卢卡施中尉把帅克带走,他对帅克瞟了一个十分怀疑的眼色。
撒格那尔上尉的讲解大大失败了。在他讲解的时候,卢卡施中尉正发挥着一些作侦探的本领,这也并不费事,因为他们动身的前一天,帅克曾对卢卡施中尉说过:
“长官,营指挥部有些专门给军官看的书,是我从联队办公室取来的。”
这样,他们迈第二道铁轨的时候,卢卡施中尉就直截了当地问他说:
“你认得刚赫弗尔吗?”
“他是谁呀?”帅克很感兴趣地问道。
“一个德国作家,你这个大傻瓜!”卢卡施中尉回答说。
“长官,谢天谢地,”帅克带着殉道者的神情说。“可以说,我什么德国作家也不认识,我曾经认识过一个捷克作家,一个叫拉迪斯拉夫-哈耶克的。他给《动物世界》写过稿子⑷。”
“听着,别来这套。”卢卡施中尉插嘴道。“我问你的不是那个。我问你的只是:那些书是不是刚赫弗尔作的,你注意到没有?”
“您说的是我从联队办公室取来送到营指挥部的那些书吗?”帅克问道。“噢,对啦,足足装了一口袋,我费了好大劲儿才搬到连部办公室去的。后来把我那些书翻了翻,我才知道是怎么回事。给养军士对我说:‘这是上卷,那是下卷,军官们知道应该看哪一卷。’因此,我心想,他们一定都发了昏,因为谁要是想从头读《神甫们的罪孽》这样一本书,或者不论什么书,他们一定得从上卷读起。因为咱们不像犹太人那样,从后往前读⑸。所以,长官,您从俱乐部回来以后我就给您打电话,把这些书的事报告给您,问您是不是战争期间事情都颠倒了过来,书也得从后往前读:先读下卷,后读上卷呢?您叫我不要再说废话。于是我又去问咱们的给养军士万尼克,因为他在前方有过些经验。他说,军官们大概以为战争就像是他妈的一场野餐,随身还带着一般的读物,就像是出去避暑似的。

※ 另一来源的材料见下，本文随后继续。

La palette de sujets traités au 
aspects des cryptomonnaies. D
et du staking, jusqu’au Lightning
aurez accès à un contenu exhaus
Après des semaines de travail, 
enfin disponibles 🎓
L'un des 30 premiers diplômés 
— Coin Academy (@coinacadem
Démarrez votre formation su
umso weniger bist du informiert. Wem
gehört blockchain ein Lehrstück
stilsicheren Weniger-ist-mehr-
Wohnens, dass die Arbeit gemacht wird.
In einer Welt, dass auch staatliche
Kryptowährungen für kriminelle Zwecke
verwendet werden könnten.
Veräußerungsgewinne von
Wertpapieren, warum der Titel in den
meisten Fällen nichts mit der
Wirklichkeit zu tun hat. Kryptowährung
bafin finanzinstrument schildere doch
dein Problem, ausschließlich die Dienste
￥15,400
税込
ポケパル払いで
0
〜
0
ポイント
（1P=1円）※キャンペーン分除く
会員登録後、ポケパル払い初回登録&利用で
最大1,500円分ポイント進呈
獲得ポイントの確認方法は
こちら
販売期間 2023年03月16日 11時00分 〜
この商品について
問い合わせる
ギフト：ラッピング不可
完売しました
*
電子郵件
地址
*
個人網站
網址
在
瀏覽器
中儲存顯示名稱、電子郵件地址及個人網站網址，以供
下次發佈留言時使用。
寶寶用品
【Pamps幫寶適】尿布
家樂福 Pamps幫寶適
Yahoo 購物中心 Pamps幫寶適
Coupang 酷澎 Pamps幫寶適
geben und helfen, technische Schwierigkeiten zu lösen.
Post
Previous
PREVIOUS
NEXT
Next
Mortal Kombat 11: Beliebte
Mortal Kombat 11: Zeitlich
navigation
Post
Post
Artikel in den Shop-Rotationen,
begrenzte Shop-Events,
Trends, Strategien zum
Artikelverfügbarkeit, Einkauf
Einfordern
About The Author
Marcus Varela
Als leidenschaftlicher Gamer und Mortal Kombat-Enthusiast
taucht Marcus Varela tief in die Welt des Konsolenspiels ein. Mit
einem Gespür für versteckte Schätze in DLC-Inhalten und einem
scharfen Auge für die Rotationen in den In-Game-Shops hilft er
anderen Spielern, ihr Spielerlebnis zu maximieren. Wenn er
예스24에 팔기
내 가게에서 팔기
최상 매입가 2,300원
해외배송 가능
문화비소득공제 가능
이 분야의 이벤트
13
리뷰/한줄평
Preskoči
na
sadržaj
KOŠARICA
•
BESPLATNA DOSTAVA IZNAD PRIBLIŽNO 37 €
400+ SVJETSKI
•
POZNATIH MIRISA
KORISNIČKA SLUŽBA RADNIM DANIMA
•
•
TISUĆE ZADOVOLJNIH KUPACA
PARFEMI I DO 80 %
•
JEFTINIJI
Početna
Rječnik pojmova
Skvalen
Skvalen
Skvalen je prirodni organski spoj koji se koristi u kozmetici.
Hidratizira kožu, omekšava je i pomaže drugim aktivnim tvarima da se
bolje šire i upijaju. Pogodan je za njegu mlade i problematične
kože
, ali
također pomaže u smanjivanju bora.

他说,他们在前线没工夫看书,因为总得跑路。所以,长官,我只把这故事的上卷送到营部办公室去,其余的我就给留在咱们连部办公室啦。我的意思是等军官们读完了上卷再发给他们下卷,就像图书流动处那样,可是命令忽然来了,说我们就要开拔,通知全营把其余的书全送到联队贮藏所去。”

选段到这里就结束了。